Bird Classification

Classifying bird species using visual data in old fashioned way

The Challenge: Training neural networks for bird classification

Before the advent of neural networks, people provided complex algorithms to classify birds based on visual data. These algorithms were often intricate and required extensive feature engineering. However, with the rise of deep learning, we can now train neural networks to automatically learn features from images, making the classification process more efficient and accurate.

In this project, we aim to classify bird species using visual data, leveraging the power of neural networks to automate the feature extraction process. We will use a convolutional neural network (CNN) architecture to achieve this goal. For the training data, we use Caltech-UCSD Birds-200-2011 dataset, which contains images of 200 bird species, a total of 11,788 images with each species having 30-50 images. The dataset is available at Caltech-UCSD Birds-200-2011.

This report will delve into a series of experiments conducted on the CUB-200-2011 dataset, exploring the performance of various cutting-edge deep learning models, including ResNet, DenseNet, and the versatile YOLOv8. The analysis will also examine the impact of different optimization strategies, specifically Adam and AdamW. By scrutinizing the experimental results, this report aims to provide a comprehensive understanding of the efficacy of different architectural choices and training methodologies in tackling this intricate fine-grained classification problem.

AI Toolkits and Optimizers

Transfer learning: Feature Extraction vs Fine-tuning

Transfer learning is a powerful technique that allows us to leverage pre-trained models on large datasets to improve performance on specific tasks. In this project, we will explore two approaches: feature extraction and fine-tuning.

Feature Extraction: Feature extraction involves using a pre-trained model as a fixed feature extractor, where we freeze the weights of the pre-trained model and only train a new classifier on top of it. This approach is useful when we have limited labeled data for our specific task.

Fine-tuning: Fine-tuning, on the other hand, involves unfreezing some of the layers of the pre-trained model and training them along with the new classifier. This allows the model to adapt to the specific characteristics of our dataset, potentially leading to better performance.

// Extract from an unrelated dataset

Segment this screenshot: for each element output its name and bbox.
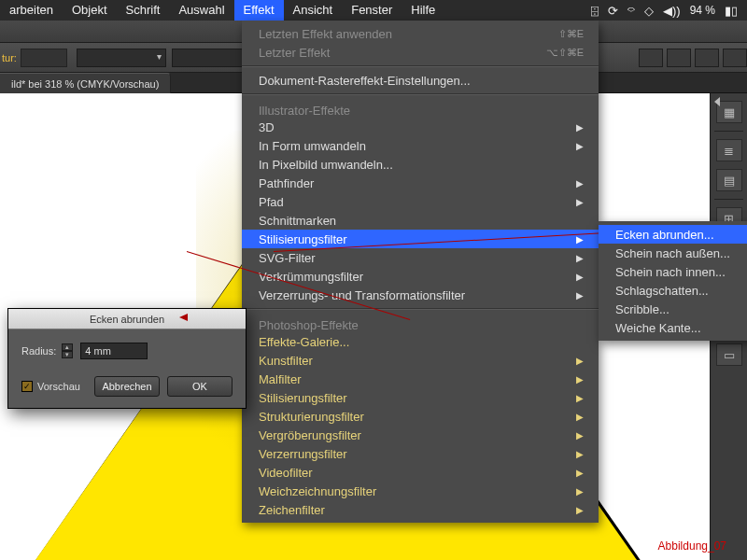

The choice between feature extraction and fine-tuning has a direct and significant impact on model performance and computational requirements, as evidenced by the experimental results on the CUB-200-2011 dataset. For instance, the data indicates that ResNet50, a deeper model, used as a feature extractor yields 58-60% accuracy, while ResNet18, a shallower model, fine-tuned achieves a higher 66%.

ResNet: Building Deeper with Residual Connections

ResNet, or Residual Network, is a deep learning architecture that revolutionized the training of very deep neural networks by introducing residual connections. These connections, also known as skip connections, allow information to bypass one or more layers, effectively addressing the vanishing gradient problem that often hampers deep networks.

The core building block of ResNet is the residual block, which consists of two or more convolutional layers and a shortcut connection that adds the input directly to the output of the block. Mathematically, this can be represented as y = F(x, w_i) + x, where x is the input, F(x, w_i) is the residual function (the output of the stacked layers), and y is the final output of the block.

This design enables the network to learn residual mappings instead of directly trying to learn unreferenced functions, making it easier to train deeper models and preserve information from earlier layers.

Experimentation

Experiments show that fine-tuning a smaller model like ResNet18 (66% accuracy) works better than just using a deeper model like ResNet50 as a fixed feature extractor (58-60% accuracy). This means that letting the model adapt to the bird dataset is more important than just having a deeper network. For fine-grained tasks like bird classification, it's usually better to fine-tune—even with a smaller model—than to use a larger model without any adaptation.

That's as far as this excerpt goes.